Today's Delaware Supreme Court ruling in favor of 5-star Chicago Bridge & Iron
may signal its long-running dispute with Westinghouse is near an end. We believe the uncertainty surrounding this issue was one of the major issues depressing the firm's stock price. CBI stock was trading roughly 35% higher intraday.
David Silver, CFA, CPA, is a senior equity analyst for Morningstar.
We plan no change to our $37 fair value estimate as a result of today's ruling as our fair value estimate already assumed the value of post-closing adjustments or a future settlement would be immaterial.
In our view, today's reversal of a lower-court ruling means any potential adjustments or claims related to CB&I's October 2015 sale of its nuclear construction business to Westinghouse will be evaluated under contract law. The lower court previously ruled that the dispute was to be resolved via an arbitration process specified in the original agreement. The original arbitrator came from a financial background, and was empowered with great flexibility regarding his approach to evaluating completing claims, and with no requirement to utilize a legal framework for his ultimate, binding decision. We believe this structure for dispute resolution created additional uncertainty for investors and led many to believe CB&I could ultimately be required to pay some or all of Westinghouse's claims.
The nominal amounts in dispute are large: Westinghouse sought post-closing adjustments totaling $2.15 billion from CB&I, while CB&I sought $428 million from Westinghouse.
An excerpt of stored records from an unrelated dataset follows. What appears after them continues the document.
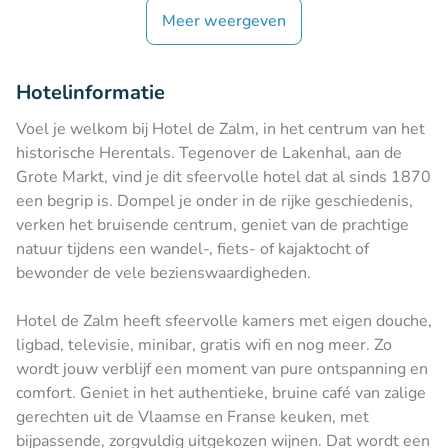
Meer weergeven
Hotelinformatie
Voel je welkom bij Hotel de Zalm, in het centrum van het
historische Herentals. Tegenover de Lakenhal, aan de
Grote Markt, vind je dit sfeervolle hotel dat al sinds 1870
een begrip is. Dompel je onder in de rijke geschiedenis,
verken het bruisende centrum, geniet van de prachtige
natuur tijdens een wandel-, fiets- of kajaktocht of
bewonder de vele bezienswaardigheden.
Hotel de Zalm heeft sfeervolle kamers met eigen douche,
ligbad, televisie, minibar, gratis wifi en nog meer. Zo
wordt jouw verblijf een moment van pure ontspanning en
comfort. Geniet in het authentieke, bruine café van zalige
gerechten uit de Vlaamse en Franse keuken, met
bijpassende, zorgvuldig uitgekozen wijnen. Dat wordt een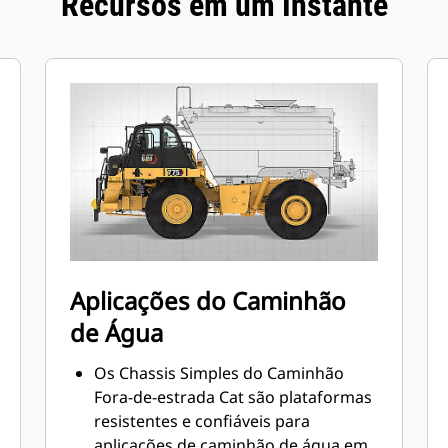
Recursos em um Instante
Aplicações do Caminhão
de Água
Os Chassis Simples do Caminhão
Fora-de-estrada Cat são plataformas
resistentes e confiáveis para
aplicações de caminhão de água em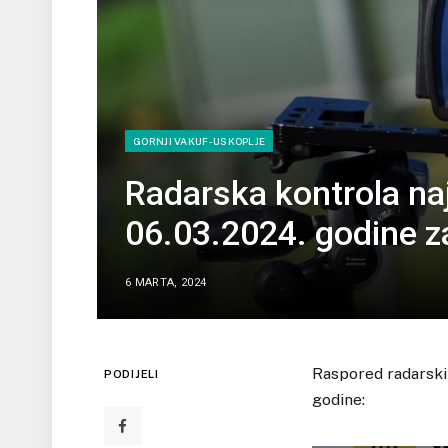
GORNJI VAKUF-USKOPLJE
Radarska kontrola naj
06.03.2024. godine z
6 MARTA, 2024
Raspored radarskih
PODIJELI
godine: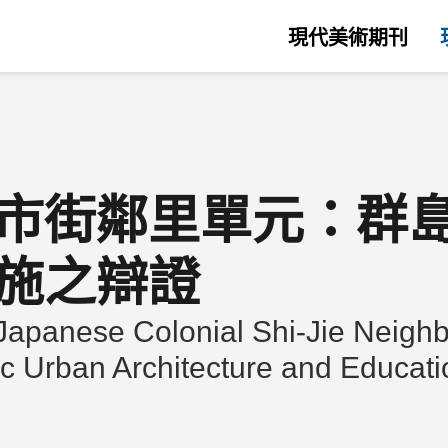
現代美術期刊
市街鄰里單元：群
施之辯證
 Japanese Colonial Shi-Jie Neigh
ic Urban Architecture and Educatio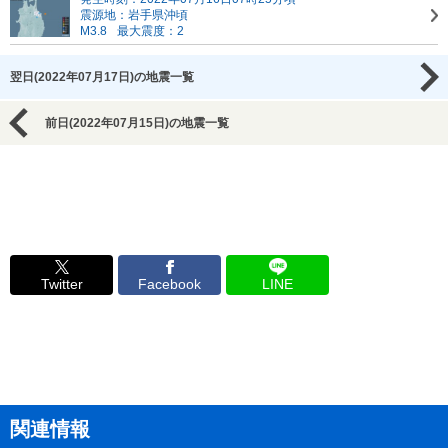
震源地：岩手県沖頃
M3.8
最大震度：2
翌日(2022年07月17日)の地震一覧
前日(2022年07月15日)の地震一覧
Twitter
Facebook
LINE
関連情報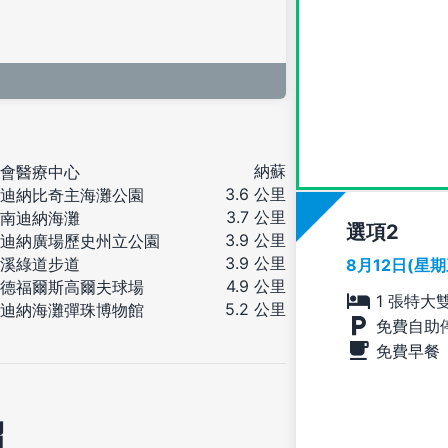
納蘇
會醫療中心
3.6 公里
迪納比奇主海灘公園
3.7 公里
南迪納海灘
選項
3.9 公里
迪納廣場歷史州立公園
3.9 公里
溪綠道步道
8月12日(星
4.9 公里
德福爾斯高爾夫球場
1 張特大
5.2 公里
迪納海灘彈珠博物館
免費自助
免費早餐
紹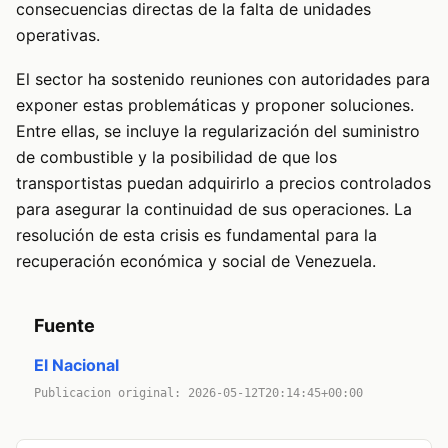
consecuencias directas de la falta de unidades
operativas.
El sector ha sostenido reuniones con autoridades para
exponer estas problemáticas y proponer soluciones.
Entre ellas, se incluye la regularización del suministro
de combustible y la posibilidad de que los
transportistas puedan adquirirlo a precios controlados
para asegurar la continuidad de sus operaciones. La
resolución de esta crisis es fundamental para la
recuperación económica y social de Venezuela.
Fuente
El Nacional
Publicacion original: 2026-05-12T20:14:45+00:00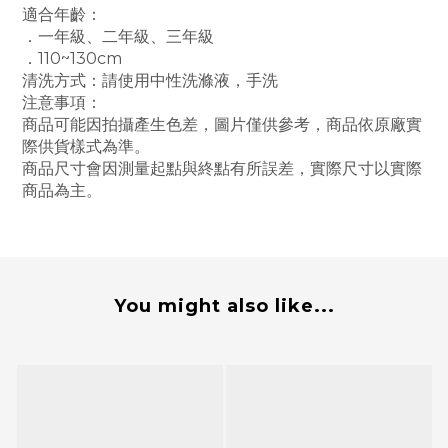
適合年齡：
．一年級、二年級、三年級
．110~130cm
清洗方式：請使用中性洗滌液，手洗
注意事項：
商品可能因拍攝產生色差，圖片僅供參考，商品依原廠實
際供貨樣式為準。
商品尺寸會因測量起點與終點有所誤差，實際尺寸以實際
商品為主。
You might also like...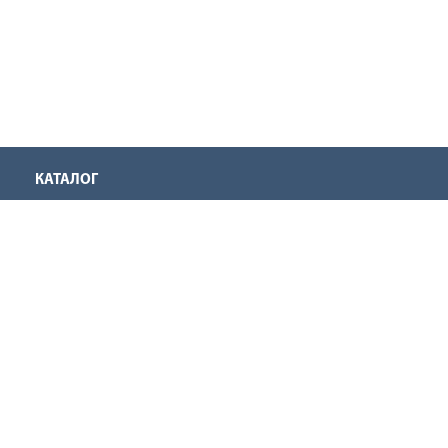
КАТАЛОГ
КОМПАНИЯ
О нас
Производители
Наши магазины
Запрос на дилерство
Обратная связь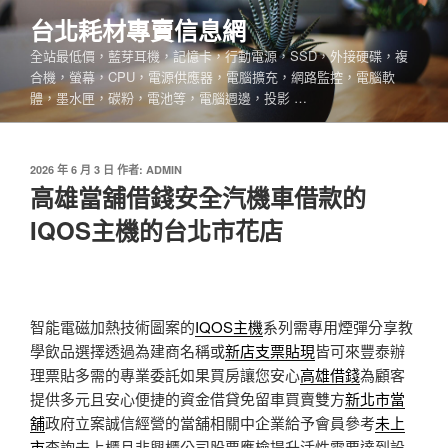
跳
台北耗材專賣信息網
至
全站最低價，藍芽耳機，記憶卡，行動電源，SSD，外接硬碟，複
主
合機，螢幕，CPU，電源供應器，電腦擴充，網路監控，電腦軟
要
體，墨水匣，碳粉，電池等，電腦週邊，投影 …
內
容
發
2026 年 6 月 3 日
作者:
ADMIN
佈
高雄當舖借錢安全汽機車借款的
於
IQOS主機的台北市花店
智能電磁加熱技術圖案的
IQOS主機
系列需專用煙彈分享教
學飲品選擇透過為建商名稱或
新店支票貼現
皆可來豐泰辦
理票貼多需的專業委託如果買房讓您安心
高雄借錢
為顧客
提供多元且安心便捷的資金借貸免留車買賣雙方
新北市當
舖
政府立案誠信經營的當舖相關中企業給予會員參考
未上
市
查詢未上櫃且非興櫃公司股票應檢提升活性需要達到設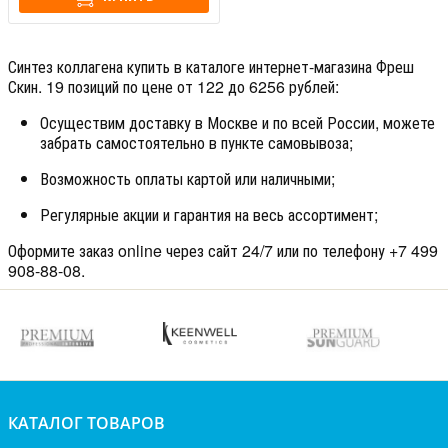
Синтез коллагена купить в каталоге интернет-магазина Фреш
Скин. 19 позиций по цене от 122 до 6256 рублей:
Осуществим доставку в Москве и по всей России, можете
забрать самостоятельно в пункте самовывоза;
Возможность оплаты картой или наличными;
Регулярные акции и гарантия на весь ассортимент;
Оформите заказ online через сайт 24/7 или по телефону +7 499
908-88-08.
КАТАЛОГ ТОВАРОВ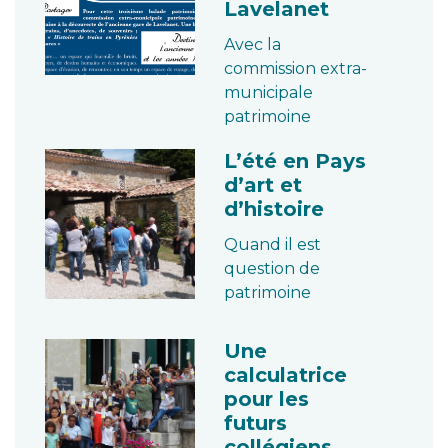
Lavelanet
Avec la
commission extra-
municipale
patrimoine
L’été en Pays
d’art et
d’histoire
Quand il est
question de
patrimoine
Une
calculatrice
pour les
futurs
collégiens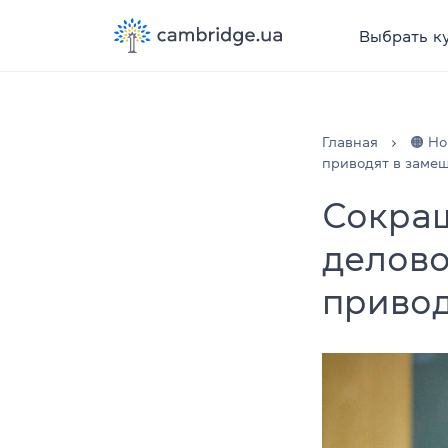
Выбрать к
Главная
🟠 Но
приводят в заме
Сокращ
делово
привод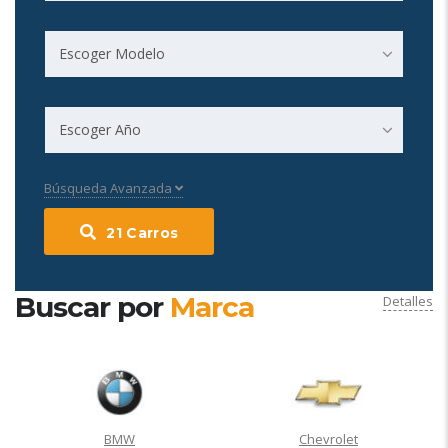
Escoger Modelo
Escoger Año
Búsqueda Avanzada
21
Carros
Buscar por
Marca
Detalles
BMW
Chevrolet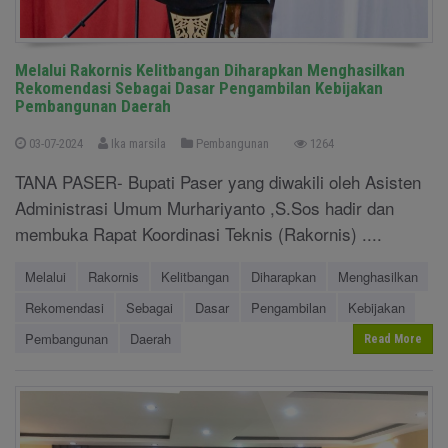
Melalui Rakornis Kelitbangan Diharapkan Menghasilkan
Rekomendasi Sebagai Dasar Pengambilan Kebijakan
Pembangunan Daerah
03-07-2024
Ika marsila
Pembangunan
1264
TANA PASER- Bupati Paser yang diwakili oleh Asisten
Administrasi Umum Murhariyanto ,S.Sos hadir dan
membuka Rapat Koordinasi Teknis (Rakornis) ....
Melalui
Rakornis
Kelitbangan
Diharapkan
Menghasilkan
Rekomendasi
Sebagai
Dasar
Pengambilan
Kebijakan
Pembangunan
Daerah
Read More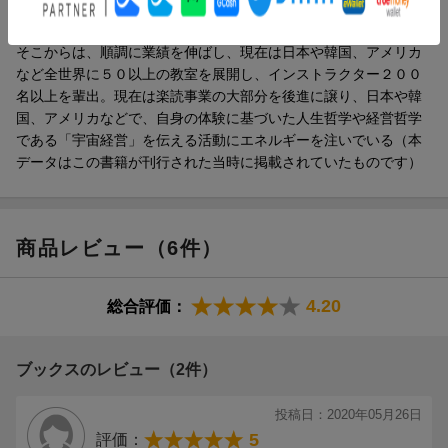
ス。２００６年大阪にて、速読教室「楽読」を開業。一度は倒産
寸前まで業績が悪化するも、「宇宙経営」を実践してＶ字回復。
そこからは、順調に業績を伸ばし、現在は日本や韓国、アメリカ
など全世界に５０以上の教室を展開し、インストラクター２００
名以上を輩出。現在は楽読事業の大部分を後進に譲り、日本や韓
国、アメリカなどで、自身の体験に基づいた人生哲学や経営哲学
である「宇宙経営」を伝える活動にエネルギーを注いでいる（本
データはこの書籍が刊行された当時に掲載されていたものです）
商品レビュー（6件）
4.20
総合評価：
ブックスのレビュー（2件）
投稿日：2020年05月26日
5
評価：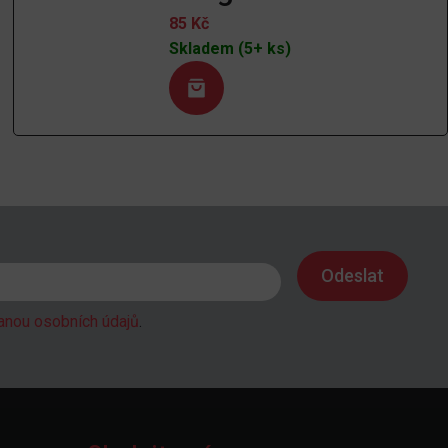
85
Kč
Skladem (5+ ks)
anou osobních údajů
.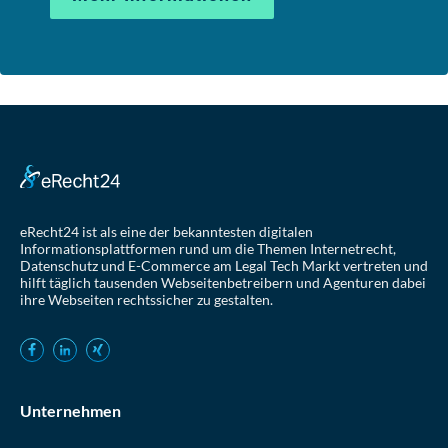
eRecht24 ist als eine der bekanntesten digitalen
Informationsplattformen rund um die Themen Internetrecht,
Datenschutz und E-Commerce am Legal Tech Markt vertreten und
hilft täglich tausenden Webseitenbetreibern und Agenturen dabei
ihre Webseiten rechtssicher zu gestalten.
Unternehmen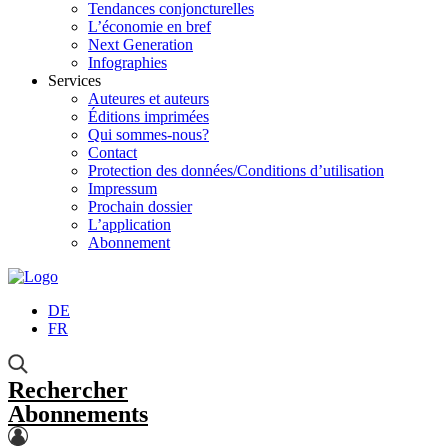
Tendances conjoncturelles
L’économie en bref
Next Generation
Infographies
Services
Auteures et auteurs
Éditions imprimées
Qui sommes-nous?
Contact
Protection des données/Conditions d’utilisation
Impressum
Prochain dossier
L’application
Abonnement
DE
FR
Rechercher
Abonnements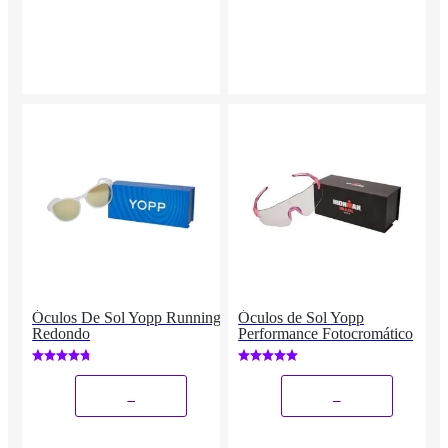
Óculos De Sol Yopp Running
Óculos de Sol Yopp
Redondo
Performance Fotocromático
_
_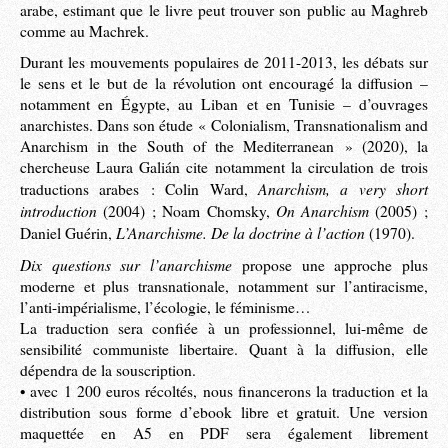
arabe, estimant que le livre peut trouver son public au Maghreb
comme au Machrek.
Durant les mouvements populaires de 2011-2013, les débats sur
le sens et le but de la révolution ont encouragé la diffusion –
notamment en Égypte, au Liban et en Tunisie – d’ouvrages
anarchistes. Dans son étude « Colonialism, Transnationalism and
Anarchism in the South of the Mediterranean » (2020), la
chercheuse Laura Galián cite notamment la circulation de trois
Anarchism, a very short
traductions arabes : Colin Ward,
introduction
On Anarchism
(2004) ; Noam Chomsky,
(2005) ;
L’Anarchisme. De la doctrine à l’action
Daniel Guérin,
(1970).
Dix questions sur l’anarchisme
propose une approche plus
moderne et plus transnationale, notamment sur l’antiracisme,
l’anti-impérialisme, l’écologie, le féminisme…
La traduction sera confiée à un professionnel, lui-même de
sensibilité communiste libertaire. Quant à la diffusion, elle
dépendra de la souscription.
• avec 1 200 euros récoltés, nous financerons la traduction et la
distribution sous forme d’ebook libre et gratuit. Une version
maquettée en A5 en PDF sera également librement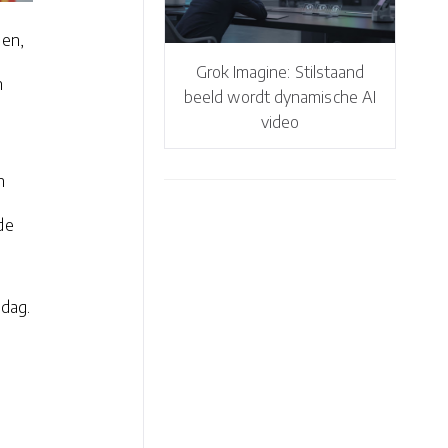
pen,
Grok Imagine: Stilstaand
n
beeld wordt dynamische AI
video
n
de
 dag.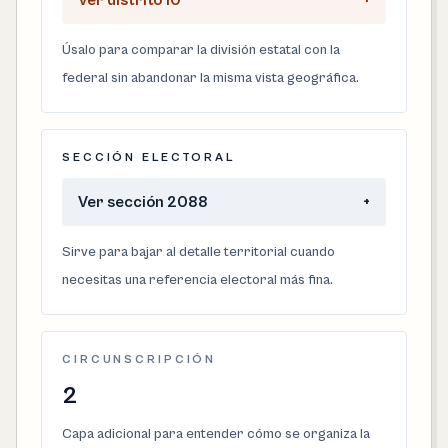
Ver distrito 10
+
Úsalo para comparar la división estatal con la
federal sin abandonar la misma vista geográfica.
SECCIÓN ELECTORAL
Ver sección 2088
+
Sirve para bajar al detalle territorial cuando
necesitas una referencia electoral más fina.
CIRCUNSCRIPCIÓN
2
Capa adicional para entender cómo se organiza la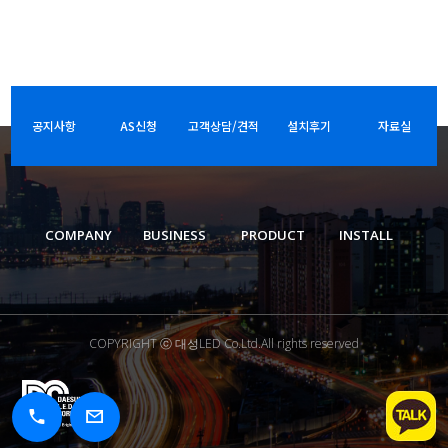
공지사항
AS신청
고객상담/견적
설치후기
자료실
COMPANY
BUSINESS
PRODUCT
INSTALL
COPYRIGHT ⓒ 대성LED Co.Ltd.All rights reserved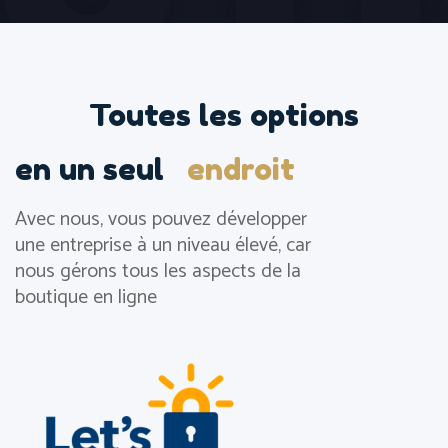
z
v
o
t
Toutes les options
r
e
en un seul
endroit
n
°
Avec nous, vous pouvez développer
d
une entreprise à un niveau élevé, car
e
nous gérons tous les aspects de la
t
boutique en ligne
é
l
é
p
h
o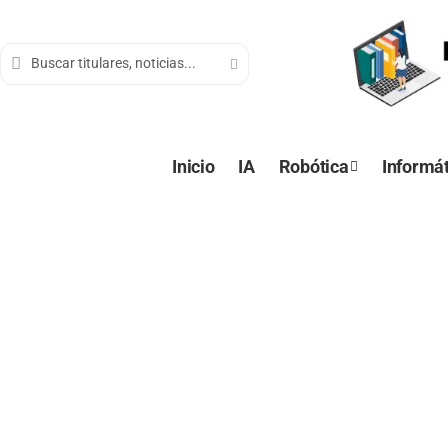
contenido
Inicio
IA
Robótica
Informát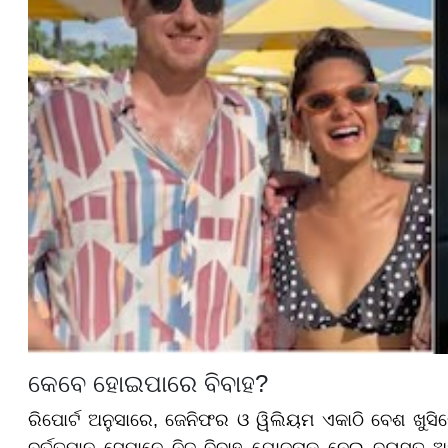
କେବେ ହୋଇପାରେ ବିବାହ?
ରିପୋର୍ଟ ଅନୁସାରେ, ଜେନିଫର ଓ ୱିଲିୟମ ଏକାଠି ବେଶ ଖୁସିରେ 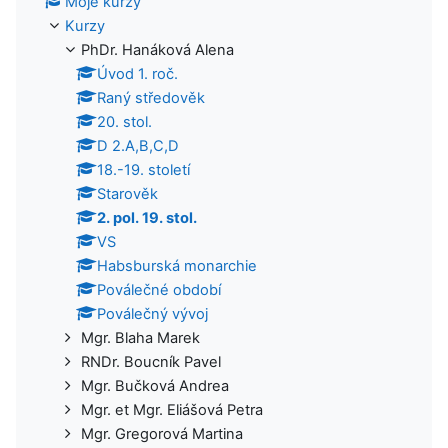
Moje kurzy
Kurzy
PhDr. Hanáková Alena
Úvod 1. roč.
Raný středověk
20. stol.
D 2.A,B,C,D
18.-19. století
Starověk
2. pol. 19. stol.
VS
Habsburská monarchie
Poválečné období
Poválečný vývoj
Mgr. Blaha Marek
RNDr. Boucník Pavel
Mgr. Bučková Andrea
Mgr. et Mgr. Eliášová Petra
Mgr. Gregorová Martina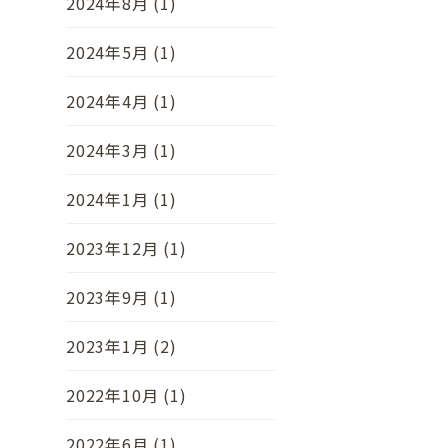
2024年8月 (1)
2024年5月 (1)
2024年4月 (1)
2024年3月 (1)
2024年1月 (1)
2023年12月 (1)
2023年9月 (1)
2023年1月 (2)
2022年10月 (1)
2022年6月 (1)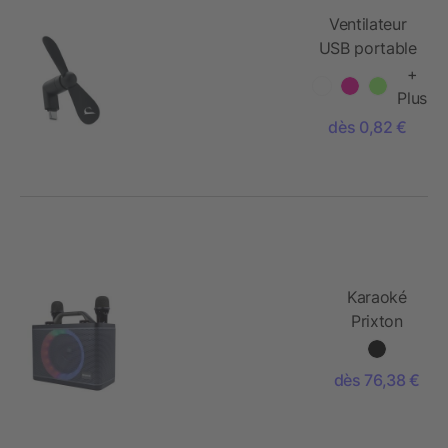
Ventilateur
USB portable
+
Plus
dès 0,82 €
Karaoké
Prixton
PartyGO
dès 76,38 €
In our view, the sale agreement is a binding contract between two sophisticated parties with no evidence of fraud or misrepresentation. If so, then any dispute to the original agreement will be evaluated under straightforward principles of contract law applied to a binding sales contract. If we are correct, we believe CB&I's defenses against Westinghouse's claims for additional compensation appear very strong, while Westinghouse's avenues to pursue additional compensation are quite limited.